STORY: Vom TIME Magazine zum Dschungelcamp

Theo, du glaubst es nicht, aber seitdem ich mich mit dem Liebster Award schmücken darf, dreht der Alte zu Hause am Rad. War ihm das noch bis vor wenigen Tagen ein Dorn im Auge, wenn ich betont lässig mit einer Pfote mein Notebook aufklappte, so lächelt er mich seit meiner Nominierung ständig wie blöde an und fragt gefühlte 100 mal am Tag augenzwinkernd: “Na, mein kleines Glücksschwein, heute schon gebloggt?”

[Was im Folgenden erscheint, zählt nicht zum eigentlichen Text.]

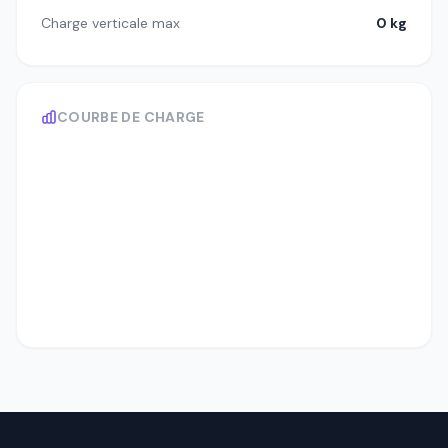
Charge verticale max
0 kg
COURBE DE CHARGE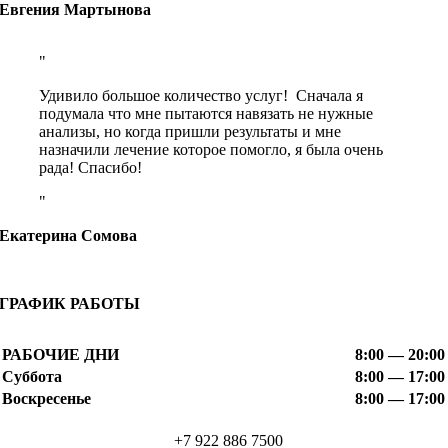
Евгения Мартынова
Удивило большое количество услуг! Сначала я
подумала что мне пытаются навязать не нужные
анализы, но когда пришли результаты и мне
назначили лечение которое помогло, я была очень
рада! Спасибо!
Екатерина Сомова
ГРАФИК РАБОТЫ
РАБОЧИЕ ДНИ
8:00 — 20:00
Суббота
8:00 — 17:00
Воскресенье
8:00 — 17:00
+7 922 886 7500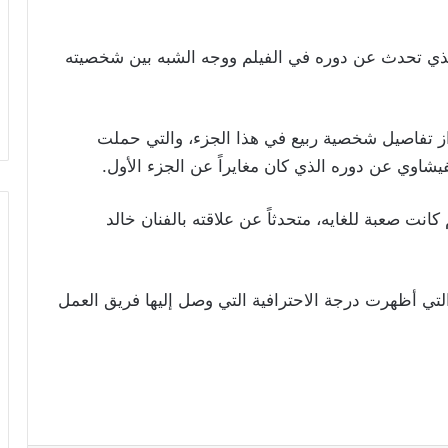
، الذي تحدث عن دوره في الفيلم ووجه الشبه بين شخصيته
از تفاصيل شخصية ربيع في هذا الجزء، والتي حملت
لفيشاوي عن دوره الذي كان مغايراً عن الجزء الأول.
نت صعبة للغايه، متحدثاً عن علاقته بالفنان خالد
لتي أظهرت درجة الاحترافية التي وصل إليها فريق العمل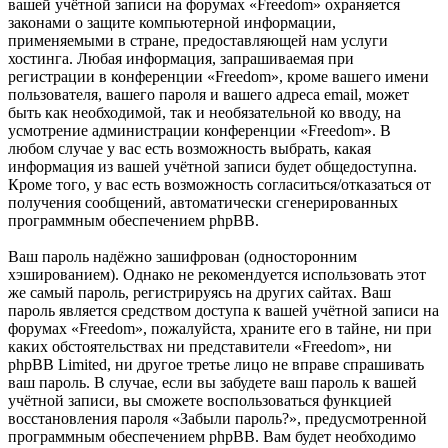
вашей учётной записи на форумах «Freedom» охраняется
законами о защите компьютерной информации,
применяемыми в стране, предоставляющей нам услуги
хостинга. Любая информация, запрашиваемая при
регистрации в конференции «Freedom», кроме вашего имени
пользователя, вашего пароля и вашего адреса email, может
быть как необходимой, так и необязательной ко вводу, на
усмотрение администрации конференции «Freedom». В
любом случае у вас есть возможность выбрать, какая
информация из вашей учётной записи будет общедоступна.
Кроме того, у вас есть возможность согласиться/отказаться от
получения сообщений, автоматически сгенерированных
программным обеспечением phpBB.
Ваш пароль надёжно зашифрован (односторонним
хэшированием). Однако не рекомендуется использовать этот
же самый пароль, регистрируясь на других сайтах. Ваш
пароль является средством доступа к вашей учётной записи на
форумах «Freedom», пожалуйста, храните его в тайне, ни при
каких обстоятельствах ни представители «Freedom», ни
phpBB Limited, ни другое третье лицо не вправе спрашивать
ваш пароль. В случае, если вы забудете ваш пароль к вашей
учётной записи, вы сможете воспользоваться функцией
восстановления пароля «Забыли пароль?», предусмотренной
программным обеспечением phpBB. Вам будет необходимо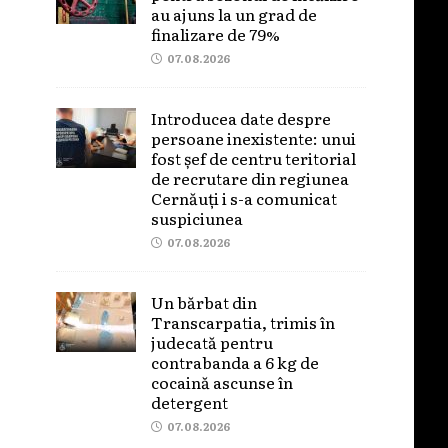
au ajuns la un grad de
finalizare de 79%
07.08.2026
Introducea date despre
persoane inexistente: unui
fost șef de centru teritorial
de recrutare din regiunea
Cernăuți i s-a comunicat
suspiciunea
07.08.2026
Un bărbat din
Transcarpatia, trimis în
judecată pentru
contrabanda a 6 kg de
cocaină ascunse în
detergent
07.08.2026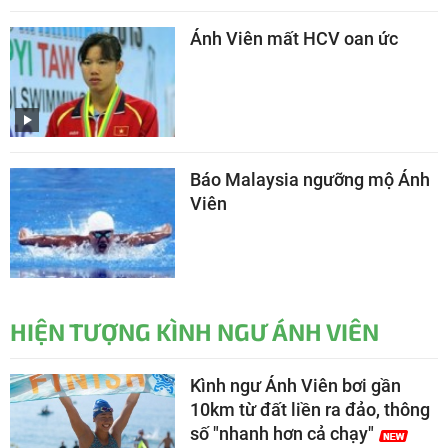
Ánh Viên mất HCV oan ức
Báo Malaysia ngưỡng mộ Ánh
Viên
HIỆN TƯỢNG KÌNH NGƯ ÁNH VIÊN
Kình ngư Ánh Viên bơi gần
10km từ đất liền ra đảo, thông
số "nhanh hơn cả chạy"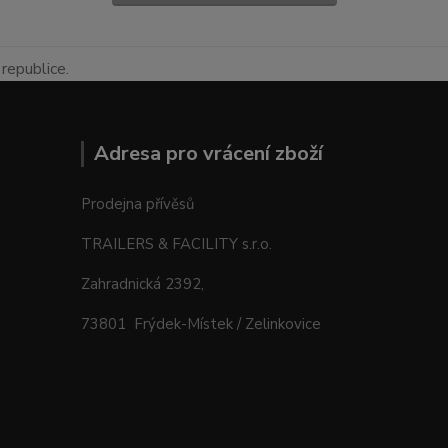
republice.
Adresa pro vrácení zboží
Prodejna přívěsů
TRAILERS & FACILITY s.r.o.
Zahradnická 2392,
73801 Frýdek-Místek / Zelinkovice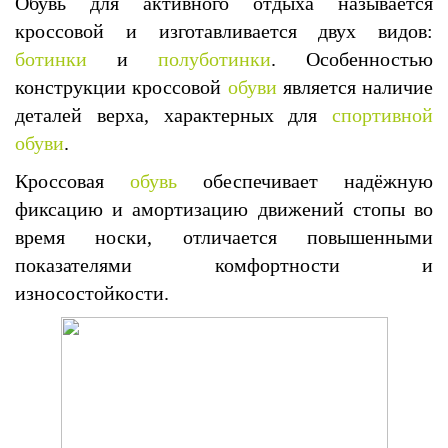
Обувь для активного отдыха называется
кроссовой и изготавливается двух видов:
ботинки
и
полуботинки
. Особенностью
конструкции кроссовой
обуви
является наличие
деталей верха, характерных для
спортивной
обуви
.
Кроссовая
обувь
обеспечивает надёжную
фиксацию и амортизацию движений стопы во
время носки, отличается повышенными
показателями комфортности и
износостойкости.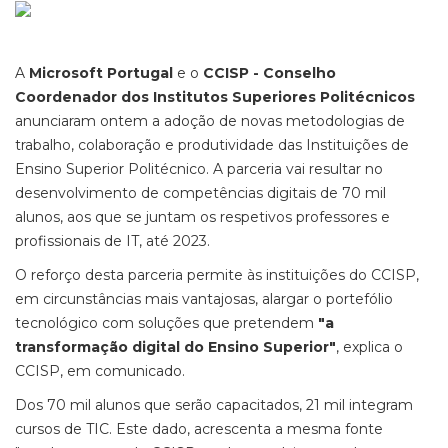
A
Microsoft Portugal
e o
CCISP - Conselho
Coordenador dos Institutos Superiores Politécnicos
anunciaram ontem a adoção de novas metodologias de
trabalho, colaboração e produtividade das Instituições de
Ensino Superior Politécnico. A parceria vai resultar no
desenvolvimento de competências digitais de 70 mil
alunos, aos que se juntam os respetivos professores e
profissionais de IT, até 2023.
O reforço desta parceria permite às instituições do CCISP,
em circunstâncias mais vantajosas, alargar o portefólio
tecnológico com soluções que pretendem
"a
transformação digital do Ensino Superior"
, explica o
CCISP, em comunicado.
Dos 70 mil alunos que serão capacitados, 21 mil integram
cursos de TIC. Este dado, acrescenta a mesma fonte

Schätze, dass mein Leinenhalter mit fetter Kohle rechnet, seit er von meinem Award erfahren hat. So bekam ich gestern Abend zufällig mit, wie der Alte zu Frauchen meinte, dass man mich jetzt bei Laune halten und mich und meine Bloggerei gezielt vermarkten müsse – dann würde in Kürze der Rubel rollen. In diesem Sinne wolle er jetzt alle Hebel ziehen: Presseinterviews, Home-Stories im Goldenen Blatt, Dichterlesungen in Büchereien und Buchhandlungen, Auftritte (mit und ohne Hund) in Funk und Fernsehen.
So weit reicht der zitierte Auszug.